From the records that follow, give the number of lines that include the word "dataframe", with no further words.

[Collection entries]
──────────────────────────────
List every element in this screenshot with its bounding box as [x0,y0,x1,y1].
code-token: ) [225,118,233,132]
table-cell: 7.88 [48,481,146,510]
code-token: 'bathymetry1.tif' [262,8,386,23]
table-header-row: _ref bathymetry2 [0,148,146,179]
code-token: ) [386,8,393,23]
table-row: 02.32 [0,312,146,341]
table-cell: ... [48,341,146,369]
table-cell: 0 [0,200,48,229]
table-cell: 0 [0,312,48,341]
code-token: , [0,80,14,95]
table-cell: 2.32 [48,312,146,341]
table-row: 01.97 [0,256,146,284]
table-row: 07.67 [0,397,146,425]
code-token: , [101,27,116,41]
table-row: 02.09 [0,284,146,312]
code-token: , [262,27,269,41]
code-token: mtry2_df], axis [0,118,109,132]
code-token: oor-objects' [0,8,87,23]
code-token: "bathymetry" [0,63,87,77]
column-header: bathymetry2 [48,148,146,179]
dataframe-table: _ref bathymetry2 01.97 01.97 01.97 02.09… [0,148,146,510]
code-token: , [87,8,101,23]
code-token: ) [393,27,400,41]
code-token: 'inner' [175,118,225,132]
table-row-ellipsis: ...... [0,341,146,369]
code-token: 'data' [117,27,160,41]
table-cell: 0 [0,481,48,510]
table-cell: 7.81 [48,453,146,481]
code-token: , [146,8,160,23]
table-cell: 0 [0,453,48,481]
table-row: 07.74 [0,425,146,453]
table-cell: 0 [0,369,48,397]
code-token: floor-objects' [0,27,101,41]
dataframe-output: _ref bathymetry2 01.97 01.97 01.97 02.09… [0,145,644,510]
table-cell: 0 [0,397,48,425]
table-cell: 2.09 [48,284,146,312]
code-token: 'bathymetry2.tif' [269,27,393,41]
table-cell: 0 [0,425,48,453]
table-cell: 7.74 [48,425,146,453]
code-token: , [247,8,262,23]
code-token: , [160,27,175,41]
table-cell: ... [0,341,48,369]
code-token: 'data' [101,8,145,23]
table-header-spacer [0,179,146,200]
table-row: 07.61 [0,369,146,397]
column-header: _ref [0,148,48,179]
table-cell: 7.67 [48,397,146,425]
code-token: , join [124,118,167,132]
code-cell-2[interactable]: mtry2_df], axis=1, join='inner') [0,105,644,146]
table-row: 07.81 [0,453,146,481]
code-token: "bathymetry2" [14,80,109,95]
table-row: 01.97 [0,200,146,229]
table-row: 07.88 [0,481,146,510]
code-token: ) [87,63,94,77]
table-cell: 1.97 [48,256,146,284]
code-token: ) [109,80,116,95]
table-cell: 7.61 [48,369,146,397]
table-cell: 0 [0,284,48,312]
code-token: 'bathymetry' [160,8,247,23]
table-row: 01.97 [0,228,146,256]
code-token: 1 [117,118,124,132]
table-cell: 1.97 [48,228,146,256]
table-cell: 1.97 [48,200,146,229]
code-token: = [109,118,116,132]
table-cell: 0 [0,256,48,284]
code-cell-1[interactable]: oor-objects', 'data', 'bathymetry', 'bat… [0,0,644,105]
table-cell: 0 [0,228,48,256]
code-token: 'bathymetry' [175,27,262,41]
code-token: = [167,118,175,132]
──────────────────────────────
(RESPONSE TO THIS EXERCISE): 2